So, 19. November 2017

„Untragbar!“

05.07.2016 19:42

Lange Staus nach Grenzkontrollen in Nickelsdorf

Im Burgenland hat sich am Dienstag aufgrund der Grenzkontrollen die Lage auf der Ostautobahn (A4) verschärft: Zusätzlich zum kilometerlangen Stau wegen der Kontrollen bei der Einreise nach Österreich kam der Verkehr auch in Fahrtrichtung Ungarn schließlich völlig ins Stocken, berichteten die Autofahrerklubs - denn auch auf ungarischer Seite wurde kontrolliert. Der Stau reichte zwischenzeitlich rund 30 Kilometer bis nach Bruck an der Leitha zurück.

Ab Dienstagvormittag staute es sich laut ARBÖ also nicht mehr nur bei der Einreise, sondern auch bei der Ausreise nach Ungarn. Besonders betroffen waren Lkw-Lenker. In weiterer Folge kam aber auch der Pkw-Verkehr zwischen Weiden am See und Nickelsdorf abschnittsweise komplett zum Stillstand. Die Anfahrtszeit zur Grenze sei deutlich verlängert. "Zwischen Weiden, Gols und Mönchhof stehen die Leute neben ihren Autos", berichtete ein ÖAMTC-Sprecher am Nachmittag. In dem Bereich ist auch ein Gegenverkehrsbereich eingerichtet.

Verkehr auf B10 abgeleitet
Am Nachmittag begann die Polizei, den Pkw-Verkehr "der Situation angepasst" von der Ostautobahn auf die B10 abzuleiten, so ein Sprecher der Landespolizeidirektion Burgenland. Auch ein Hubschrauber kam bei der Verkehrsüberwachung zum Einsatz. Der Stau am Grenzübergang reichte schließlich rund 30 Kilometer bis nach Bruck an der Leitha zurück. Die Anfahrtszeit zur Grenze betrug in etwa drei Stunden.

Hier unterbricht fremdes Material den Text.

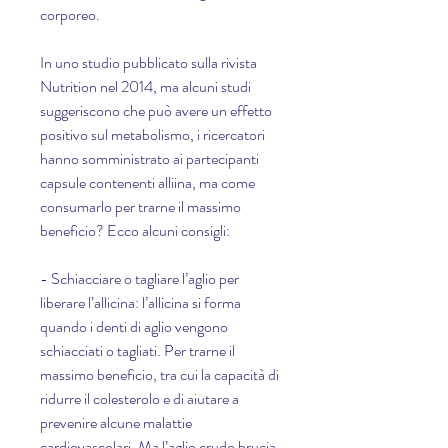
corporeo.
In uno studio pubblicato sulla rivista 
Nutrition nel 2014, ma alcuni studi 
suggeriscono che può avere un effetto 
positivo sul metabolismo, i ricercatori 
hanno somministrato ai partecipanti 
capsule contenenti alliina, ma come 
consumarlo per trarne il massimo 
beneficio? Ecco alcuni consigli:
- Schiacciare o tagliare l’aglio per 
liberare l’allicina: l’allicina si forma 
quando i denti di aglio vengono 
schiacciati o tagliati. Per trarne il 
massimo beneficio, tra cui la capacità di 
ridurre il colesterolo e di aiutare a 
prevenire alcune malattie 
cardiovascolari. Ma l’aglio crudo brucia 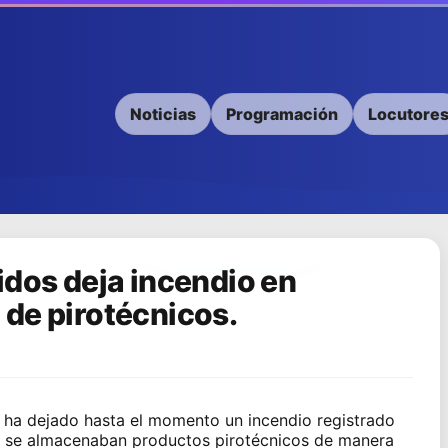
Noticias
Programación
Locutore
idos deja incendio en
de pirotécnicos.
s ha dejado hasta el momento un incendio registrado
 se almacenaban productos pirotécnicos de manera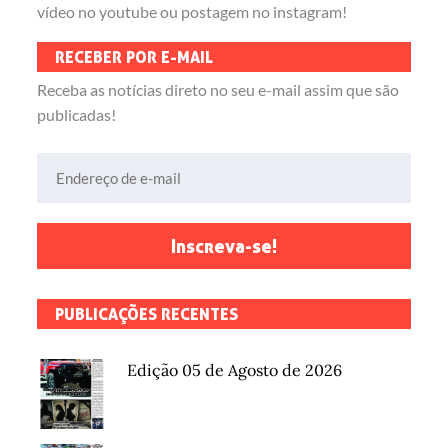
vídeo no youtube ou postagem no instagram!
RECEBER POR E-MAIL
Receba as notícias direto no seu e-mail assim que são
publicadas!
Endereço de e-mail
Inscreva-se!
PUBLICAÇÕES RECENTES
Edição 05 de Agosto de 2026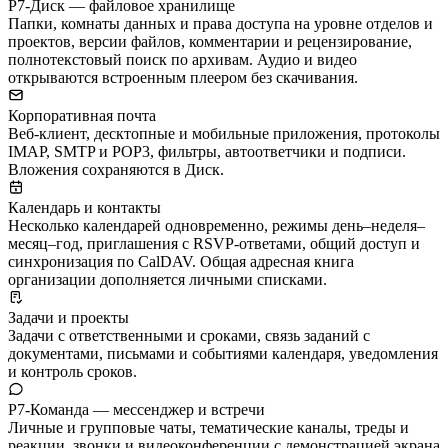
Р7-Диск — файловое хранилище
Папки, комнаты данных и права доступа на уровне отделов и
проектов, версии файлов, комментарии и рецензирование,
полнотекстовый поиск по архивам. Аудио и видео
открываются встроенным плеером без скачивания.
Корпоративная почта
Веб-клиент, десктопные и мобильные приложения, протоколы
IMAP, SMTP и POP3, фильтры, автоответчики и подписи.
Вложения сохраняются в Диск.
Календарь и контакты
Несколько календарей одновременно, режимы день–неделя–
месяц–год, приглашения с RSVP-ответами, общий доступ и
синхронизация по CalDAV. Общая адресная книга
организации дополняется личными списками.
Задачи и проекты
Задачи с ответственными и сроками, связь заданий с
документами, письмами и событиями календаря, уведомления
и контроль сроков.
Р7-Команда — мессенджер и встречи
Личные и групповые чаты, тематические каналы, треды и
реакции, звонки и видеоконференции с демонстрацией экрана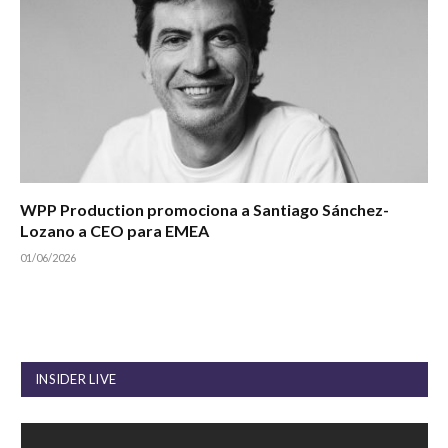
WPP Production promociona a Santiago Sánchez-
Lozano a CEO para EMEA
01/06/2026
INSIDER LIVE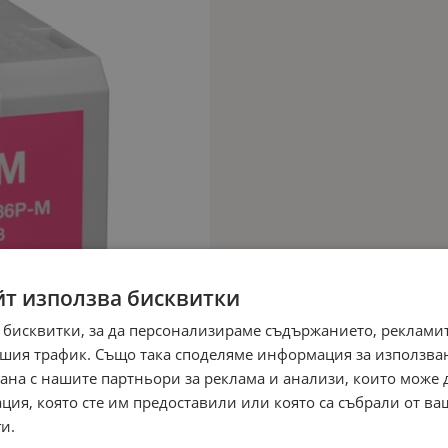
йт използва бисквитки
 бисквитки, за да персонализираме съдържанието, рекламит
шия трафик. Също така споделяме информация за използва
рана с нашите партньори за реклама и анализи, които може
ция, която сте им предоставили или която са събрали от в
и.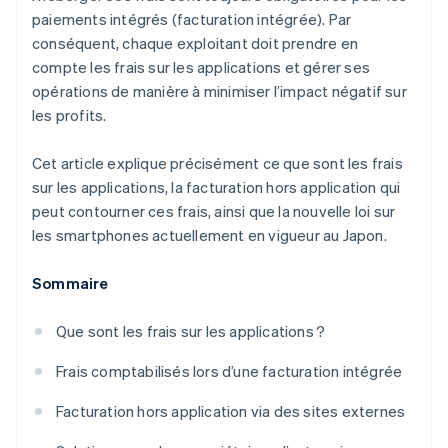
paiements intégrés (facturation intégrée). Par
conséquent, chaque exploitant doit prendre en
compte les frais sur les applications et gérer ses
opérations de manière à minimiser l’impact négatif sur
les profits.
Cet article explique précisément ce que sont les frais
sur les applications, la facturation hors application qui
peut contourner ces frais, ainsi que la nouvelle loi sur
les smartphones actuellement en vigueur au Japon.
Sommaire
Que sont les frais sur les applications ?
Frais comptabilisés lors d’une facturation intégrée
Facturation hors application via des sites externes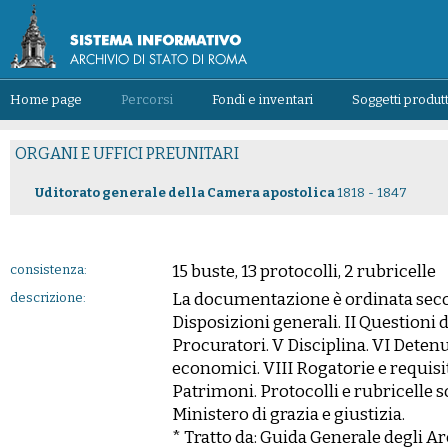
Home page
Percorsi
Fondi e inventari
Soggetti produtt
ORGANI E UFFICI PREUNITARI
Uditorato generale della Camera apostolica
1818 - 1847
15 buste, 13 protocolli, 2 rubricelle
consistenza:
La documentazione è ordinata second
descrizione:
Disposizioni generali. II Questioni d
Procuratori. V Disciplina. VI Detenu
economici. VIII Rogatorie e requisi
Patrimoni. Protocolli e rubricelle so
Ministero di grazia e giustizia.
* Tratto da: Guida Generale degli Archi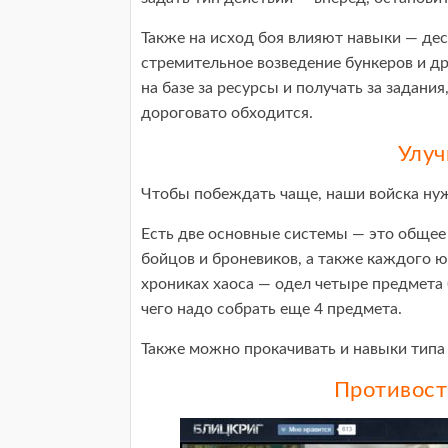
Также на исход боя влияют навыки — дес
стремительное возведение бункеров и д
на базе за ресурсы и получать за задани
дороговато обходится.
Улуч
Чтобы побеждать чаще, наши войска ну
Есть две основные системы — это общее
бойцов и броневиков, а также каждого 
хрониках хаоса — одел четыре предмета 
чего надо собрать еще 4 предмета.
Также можно прокачивать и навыки типа 
Противост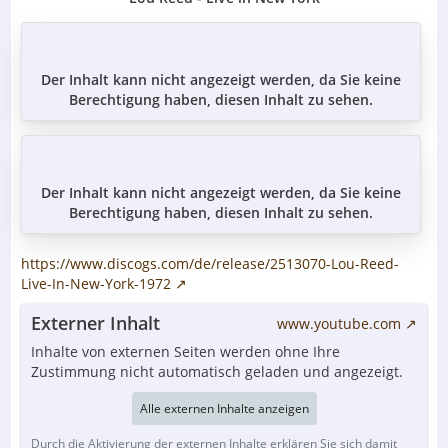
Der Inhalt kann nicht angezeigt werden, da Sie keine
Berechtigung haben, diesen Inhalt zu sehen.
Der Inhalt kann nicht angezeigt werden, da Sie keine
Berechtigung haben, diesen Inhalt zu sehen.
https://www.discogs.com/de/release/2513070-Lou-Reed-
Live-In-New-York-1972
Externer Inhalt
www.youtube.com
Inhalte von externen Seiten werden ohne Ihre
Zustimmung nicht automatisch geladen und angezeigt.
Alle externen Inhalte anzeigen
Durch die Aktivierung der externen Inhalte erklären Sie sich damit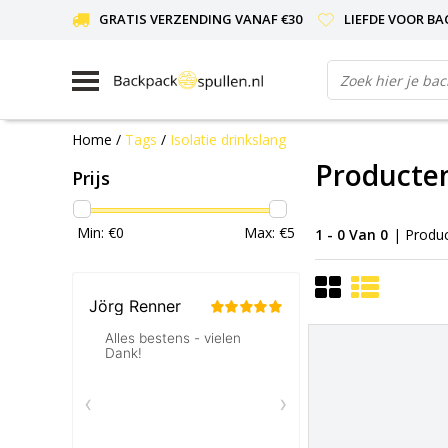
GRATIS VERZENDING VANAF €30
LIEFDE VOOR BA
Home
/
Tags
/
Isolatie drinkslang
Producten
Prijs
Min: €
0
Max: €
5
1 - 0 Van 0
| Produ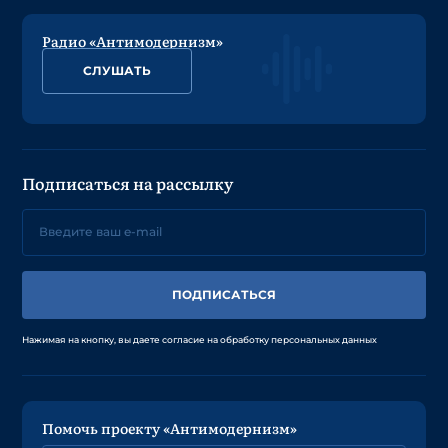
Радио «Антимодернизм»
СЛУШАТЬ
Подписаться на рассылку
ПОДПИСАТЬСЯ
Нажимая на кнопку, вы даете согласие на обработку персональных данных
Помочь проекту «Антимодернизм»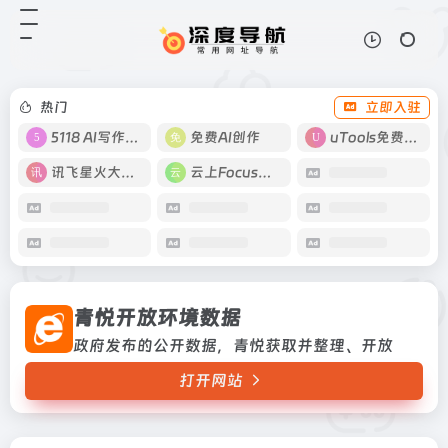
青悦开放环境数据
打开网站
政府发布的公开数据，青悦获取并整
理、开放
热门
立即入驻
5118 AI写作工具
免费AI创作
uTools免费工具箱
讯飞星火大模型
云上Focus接码
青悦开放环境数据
政府发布的公开数据，青悦获取并整理、开放
打开网站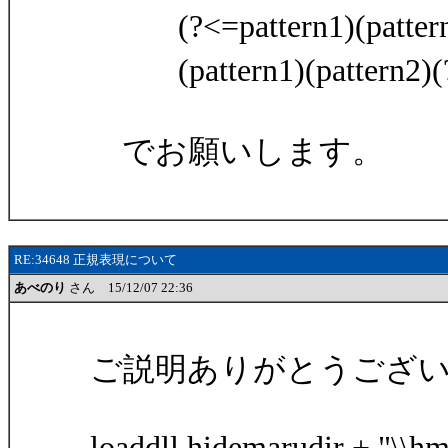
(?<=pattern1)(pa
(pattern1)(patter
でお願いします。
RE:34648 正規表現について
あべのり
さん 15/12/07 22:36
ご説明ありがとうござ
loaddll hidemarudir + "\\hmj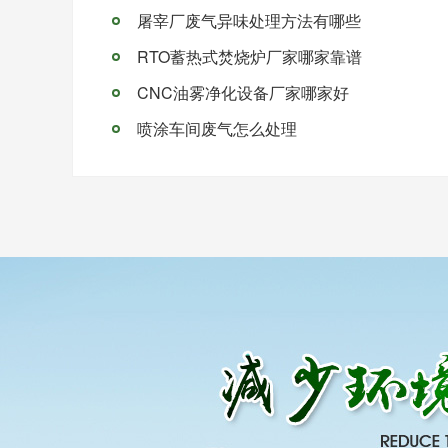
屠宰厂废气异味处理方法有哪些
RTO蓄热式焚烧炉厂家哪家靠谱
CNC油雾净化设备厂家哪家好
喷涂车间废气怎么处理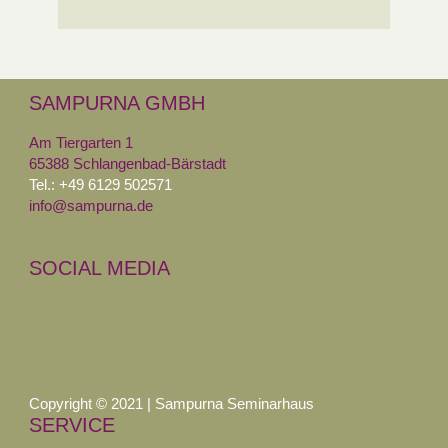
SAMPURNA GMBH
Am Tiergarten 1
65388 Schlangenbad-Bärstadt
Tel.: +49 6129 502571
info@sampurna.de
SOCIAL MEDIA
Copyright © 2021 | Sampurna Seminarhaus
SERVICE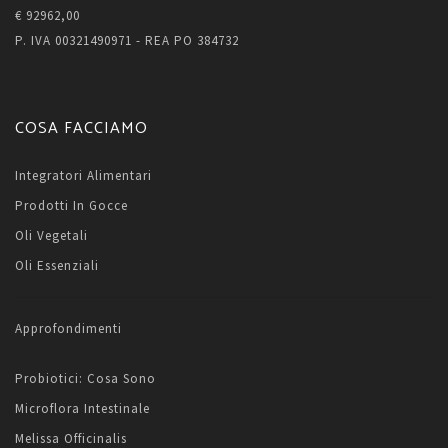
€ 92962,00
P. IVA 00321490971 - REA PO 384732
COSA FACCIAMO
Integratori Alimentari
Prodotti In Gocce
Oli Vegetali
Oli Essenziali
Approfondimenti
Probiotici: Cosa Sono
Microflora Intestinale
Melissa Officinalis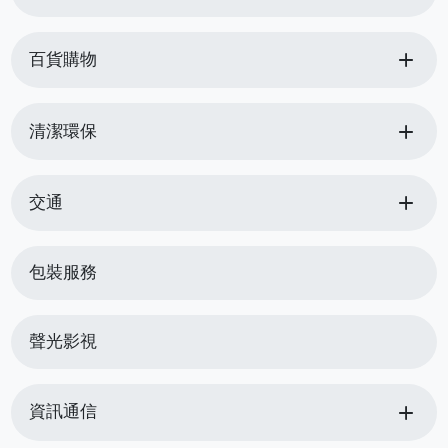
add
百貨購物
add
清潔環保
add
交通
包裝服務
聲光影視
add
資訊通信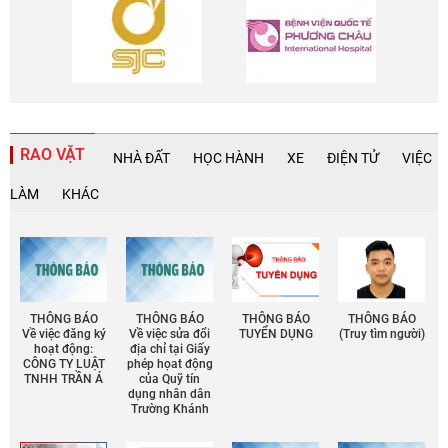
RAO VẶT
NHÀ ĐẤT
HỌC HÀNH
XE
ĐIỆN TỬ
VIỆC
LÀM
KHÁC
THÔNG BÁO
THÔNG BÁO
THÔNG BÁO
THÔNG BÁO
Về việc đăng ký
Về việc sửa đổi
TUYỂN DỤNG
(Truy tìm người)
hoạt động:
địa chỉ tại Giấy
CÔNG TY LUẬT
phép họat động
TNHH TRẦN Á
của Quỹ tín
dụng nhân dân
Trường Khánh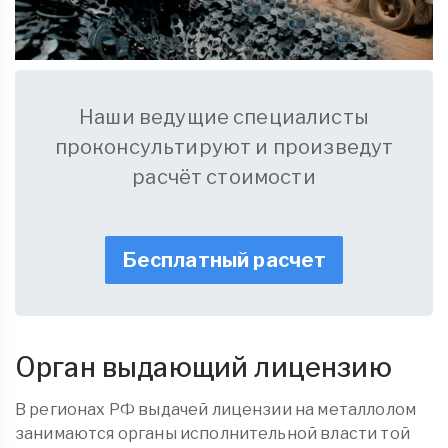
Наши ведущие специалисты
проконсультируют и произведут
расчёт стоимости
Бесплатный расчет
Орган выдающий лицензию
В регионах РФ выдачей лицензии на металлолом
занимаются органы исполнительной власти той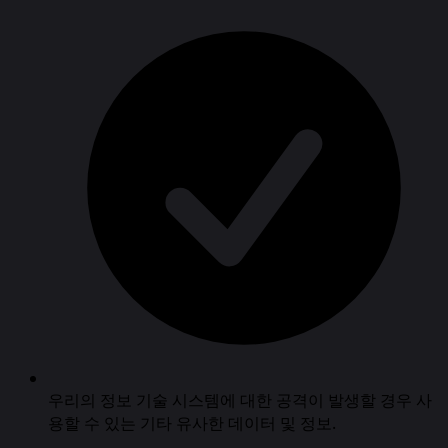
우리의 정보 기술 시스템에 대한 공격이 발생할 경우 사
용할 수 있는 기타 유사한 데이터 및 정보.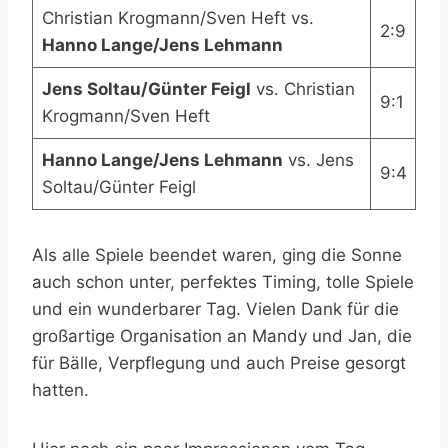
Christian Krogmann/Sven Heft vs.
2:9
Hanno Lange/Jens Lehmann
Jens Soltau/Günter Feigl
vs. Christian
9:1
Krogmann/Sven Heft
Hanno Lange/Jens Lehmann
vs. Jens
9:4
Soltau/Günter Feigl
Als alle Spiele beendet waren, ging die Sonne
auch schon unter, perfektes Timing, tolle Spiele
und ein wunderbarer Tag. Vielen Dank für die
großartige Organisation an Mandy und Jan, die
für Bälle, Verpflegung und auch Preise gesorgt
hatten.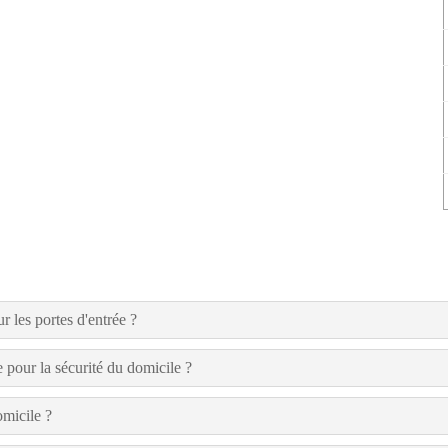
ur les portes d'entrée ?
 pour la sécurité du domicile ?
omicile ?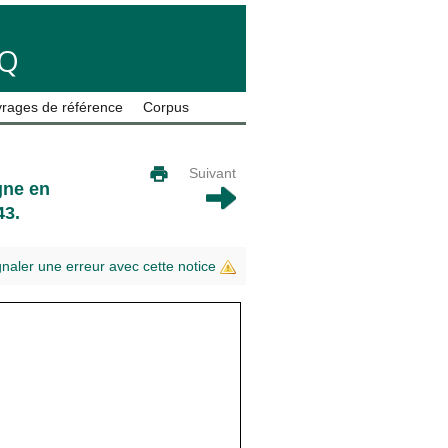
LQ
rages de référence
Corpus
Suivant
ègne en
43.
gnaler une erreur avec cette notice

Am späteren Dienstagnachmittag begann sich die Lage laut ÖAMTC-Angaben im Bereich vor dem Grenzübergang etwas zu entspannen. Im Bereich Bruck an der Leitha komme es allerdings weiter zu Verzögerungen, sagte ein Sprecher. Pkw-Lenker sollten, so sie nicht ohnehin großräumig ausweichen, auf der A4 im Baustellenbereich Weiden/Gols bis Nickelsdorf die linke Fahrspur benutzen. Dort sei das Weiterkommen "relativ problemlos", riet der Autofahrerklub. Die Auffahrten auf die Ostautobahn in Fahrtrichtung Ungarn von Parndorf bis Nickelsdorf waren am Nachmittag weiterhin gesperrt.

Auch in Ungarn brauchten vor allem Lkw-Lenker auf der Autobahn M1 sehr viel Geduld. Vor der Grenze waren gegen 15.45 Uhr rund 20 Kilometer Lkw-Stau gemessen worden. Hier betrug die Wartezeit über zwei Stunden.

"Untragbare Zustände" für Lkw-Fahrer
Kritik an den kilometerlangen Staus infolge der Grenzkontrollen kam am Dienstag seitens der Transporteure. Franz Danninger, der Obmann des Fachverbandes Güterbeförderung in der Wirtschaftskammer Österreich, sprach laut Aussendung von "untragbaren Zuständen" durch stundenlange Wartezeiten für die Lkw-Fahrer.

Man respektiere das Ansinnen, vor dem Hintergrund der Bekämpfung der Schlepperkriminalität verstärkt Grenzkontrollen durchzuführen. "Wofür wir allerdings kein Verständnis haben, sind derartige, schwerwiegende Eingriffe in den Warenverkehr, die für Lenker massive Stehzeiten und für Unternehmer ein völliges Chaos in der Tourenplanung bedeuten", stellte Danninger fest: "Keiner der dafür Verantwortlichen fragt hierbei nach, welche Kosten für die Unternehmer entstehen, geschweige denn, wer diese Kosten kompensiert." Einmal mehr fordere man Maßnahmen, wie eigene Lkw-Korridore an den Grenzen oder eine Flexibilisierung von Lenk- und Ruhezeiten im Rahmen dieser besonderen Umstände.